TASTING NOTES:
Extremely perfumed with dark-berry and currant aromas. Hints of earth and spices. Full-bodied, round and medium sweet. Hints of resin. Opulent yet restrained. Shows ripe and beautiful fruit with clarity. Try in 2025.
– James Suckling, 97 pts
This unfurls with mouthwatering licorice snap, fruitcake, apple wood and violet notes, followed by a wave of mouthfilling plum, blackberry and fig paste flavors. This is packed but well-defined, and the energy allows the fruit to ripple through the long finish. Best from 2035 through 2055
– Wine Spectator, 97 pts
Juicy, luscious and with excellent ripe fruit, this is a balanced wine with a fine future. Its tannins are almost sweet to match the sweetness of the berry fruits. As it ages, this will be a lovely wine. Drink from 2027.
– Wine Enthusiast, 95 pts
The 2016 Vintage Port is a field blend that was set to be bottled about a week after this tasting. It was the final blend, aged for 20 months in wood. It comes in with 104 grams of residual sugar. Tight, powerful and very intense, this is a big boy with the firmness you expect from fine Vintage Port, although the Fonseca is even more powerful. Showing good concentration and a fresh, lifted finish too, this is impressive at the outset. Initially, I was wowed by this. A few more tastes with more air made me think I’d like to see it prove some things in the cellar. It’s not hot, but it seems a bit more alcoholic than its Fonseca and Taylor siblings. Still, there’s a long way to go before making a final call.

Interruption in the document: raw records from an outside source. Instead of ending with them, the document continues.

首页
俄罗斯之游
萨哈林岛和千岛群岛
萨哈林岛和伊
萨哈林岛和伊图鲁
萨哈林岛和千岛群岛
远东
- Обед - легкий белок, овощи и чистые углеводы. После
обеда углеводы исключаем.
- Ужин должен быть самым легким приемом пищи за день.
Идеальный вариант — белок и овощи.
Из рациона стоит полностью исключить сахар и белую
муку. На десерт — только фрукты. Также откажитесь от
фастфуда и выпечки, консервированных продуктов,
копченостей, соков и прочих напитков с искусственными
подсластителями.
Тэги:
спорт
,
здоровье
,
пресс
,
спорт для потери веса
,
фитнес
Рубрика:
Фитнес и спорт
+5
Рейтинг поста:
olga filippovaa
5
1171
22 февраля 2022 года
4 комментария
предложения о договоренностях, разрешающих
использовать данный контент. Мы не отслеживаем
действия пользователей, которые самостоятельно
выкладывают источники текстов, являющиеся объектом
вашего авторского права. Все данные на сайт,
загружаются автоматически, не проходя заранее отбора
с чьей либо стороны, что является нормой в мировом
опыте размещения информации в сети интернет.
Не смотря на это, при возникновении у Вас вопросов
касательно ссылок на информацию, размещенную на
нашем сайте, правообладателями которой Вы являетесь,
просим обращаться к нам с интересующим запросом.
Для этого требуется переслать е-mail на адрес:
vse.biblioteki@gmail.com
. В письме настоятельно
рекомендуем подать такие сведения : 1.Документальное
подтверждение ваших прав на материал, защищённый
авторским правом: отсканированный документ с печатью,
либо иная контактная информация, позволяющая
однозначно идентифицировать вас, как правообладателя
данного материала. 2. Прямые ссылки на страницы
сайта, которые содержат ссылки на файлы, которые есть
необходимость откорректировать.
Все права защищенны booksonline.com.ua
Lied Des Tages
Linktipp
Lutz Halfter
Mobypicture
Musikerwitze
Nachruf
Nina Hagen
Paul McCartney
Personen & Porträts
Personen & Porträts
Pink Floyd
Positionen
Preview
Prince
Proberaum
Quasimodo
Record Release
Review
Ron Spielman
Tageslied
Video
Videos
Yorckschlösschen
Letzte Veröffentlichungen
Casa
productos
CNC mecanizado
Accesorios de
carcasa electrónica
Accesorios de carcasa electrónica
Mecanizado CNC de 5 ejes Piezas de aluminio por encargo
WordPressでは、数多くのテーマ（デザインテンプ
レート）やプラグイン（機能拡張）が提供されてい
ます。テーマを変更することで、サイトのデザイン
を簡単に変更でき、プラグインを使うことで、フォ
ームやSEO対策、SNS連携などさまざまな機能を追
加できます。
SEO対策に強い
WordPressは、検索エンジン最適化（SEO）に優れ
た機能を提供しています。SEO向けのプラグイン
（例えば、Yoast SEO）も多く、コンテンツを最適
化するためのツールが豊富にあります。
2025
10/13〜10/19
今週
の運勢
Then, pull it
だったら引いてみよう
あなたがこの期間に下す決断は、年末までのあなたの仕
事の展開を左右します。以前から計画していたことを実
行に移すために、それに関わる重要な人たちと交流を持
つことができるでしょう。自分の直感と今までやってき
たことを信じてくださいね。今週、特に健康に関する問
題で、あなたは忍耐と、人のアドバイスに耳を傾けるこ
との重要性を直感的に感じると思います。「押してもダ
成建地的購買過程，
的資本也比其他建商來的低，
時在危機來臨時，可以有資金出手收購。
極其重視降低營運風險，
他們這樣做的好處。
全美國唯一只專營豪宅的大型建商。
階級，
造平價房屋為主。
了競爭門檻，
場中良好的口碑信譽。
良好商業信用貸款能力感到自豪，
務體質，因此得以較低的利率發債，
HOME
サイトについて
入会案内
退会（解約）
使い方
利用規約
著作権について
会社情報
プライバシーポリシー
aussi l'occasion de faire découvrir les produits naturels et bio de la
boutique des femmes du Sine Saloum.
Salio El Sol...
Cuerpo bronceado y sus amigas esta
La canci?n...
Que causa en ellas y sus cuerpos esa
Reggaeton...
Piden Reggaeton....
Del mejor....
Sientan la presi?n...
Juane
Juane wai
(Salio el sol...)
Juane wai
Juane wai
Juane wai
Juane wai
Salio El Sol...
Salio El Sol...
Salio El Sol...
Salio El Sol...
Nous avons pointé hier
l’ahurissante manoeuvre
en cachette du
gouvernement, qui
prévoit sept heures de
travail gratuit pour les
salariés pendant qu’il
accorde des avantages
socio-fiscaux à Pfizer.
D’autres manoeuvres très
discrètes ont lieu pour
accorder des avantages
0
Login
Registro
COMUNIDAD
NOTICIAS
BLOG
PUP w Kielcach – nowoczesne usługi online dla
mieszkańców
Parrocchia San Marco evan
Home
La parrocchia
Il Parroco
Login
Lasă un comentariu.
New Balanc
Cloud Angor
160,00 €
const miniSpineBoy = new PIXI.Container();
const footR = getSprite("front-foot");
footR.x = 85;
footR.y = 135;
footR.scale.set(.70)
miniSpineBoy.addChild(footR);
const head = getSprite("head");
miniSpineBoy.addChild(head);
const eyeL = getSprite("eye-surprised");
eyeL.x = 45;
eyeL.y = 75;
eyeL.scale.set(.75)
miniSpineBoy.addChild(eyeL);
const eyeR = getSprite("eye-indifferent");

As noted, this is very tight, not nearly as approachable as many 2016s are in this relatively restrained year. It won’t sear your mouth with tannins—they are not TOO hard—but you are going to have to cellar it a while to allow it to acquire more complexity and more harmony. I’m not quite convinced this will ever become as attractive as Taylor and Fonseca in this vintage, though.